▶ _INSTRUCTIONS TO FOLLOW_
Retype only the stretch of lines that starts with the line containing "den Transport und" and ends with the last line of the records, both included, exactly.

▶ _SOURCE MATERIAL_
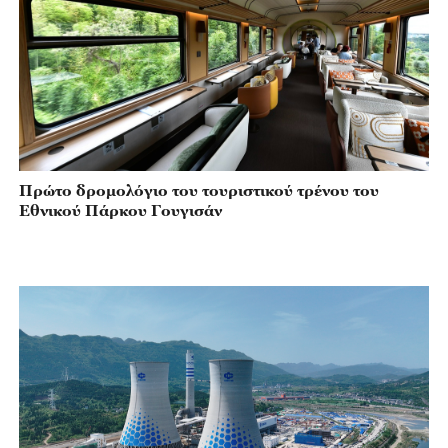
Πρώτο δρομολόγιο του τουριστικού τρένου του
Εθνικού Πάρκου Γουγισάν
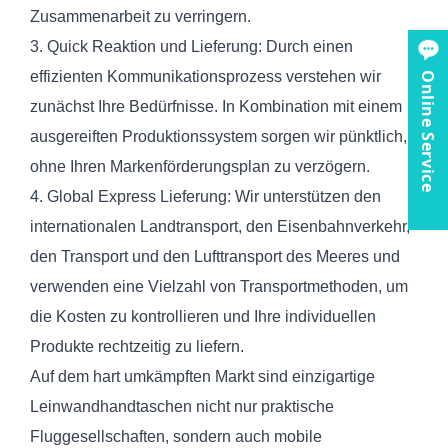
Zusammenarbeit zu verringern.
3. Quick Reaktion und Lieferung: Durch einen
effizienten Kommunikationsprozess verstehen wir
Online Service
zunächst Ihre Bedürfnisse. In Kombination mit einem
ausgereiften Produktionssystem sorgen wir pünktlich,
ohne Ihren Markenförderungsplan zu verzögern.
4. Global Express Lieferung: Wir unterstützen den
internationalen Landtransport, den Eisenbahnverkehr,
den Transport und den Lufttransport des Meeres und
verwenden eine Vielzahl von Transportmethoden, um
die Kosten zu kontrollieren und Ihre individuellen
Produkte rechtzeitig zu liefern.
Auf dem hart umkämpften Markt sind einzigartige
Leinwandhandtaschen nicht nur praktische
Fluggesellschaften, sondern auch mobile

▶ _EXERCISE RESPONSE_
den Transport und den Lufttransport des Meeres und
verwenden eine Vielzahl von Transportmethoden, um
die Kosten zu kontrollieren und Ihre individuellen
Produkte rechtzeitig zu liefern.
Auf dem hart umkämpften Markt sind einzigartige
Leinwandhandtaschen nicht nur praktische
Fluggesellschaften, sondern auch mobile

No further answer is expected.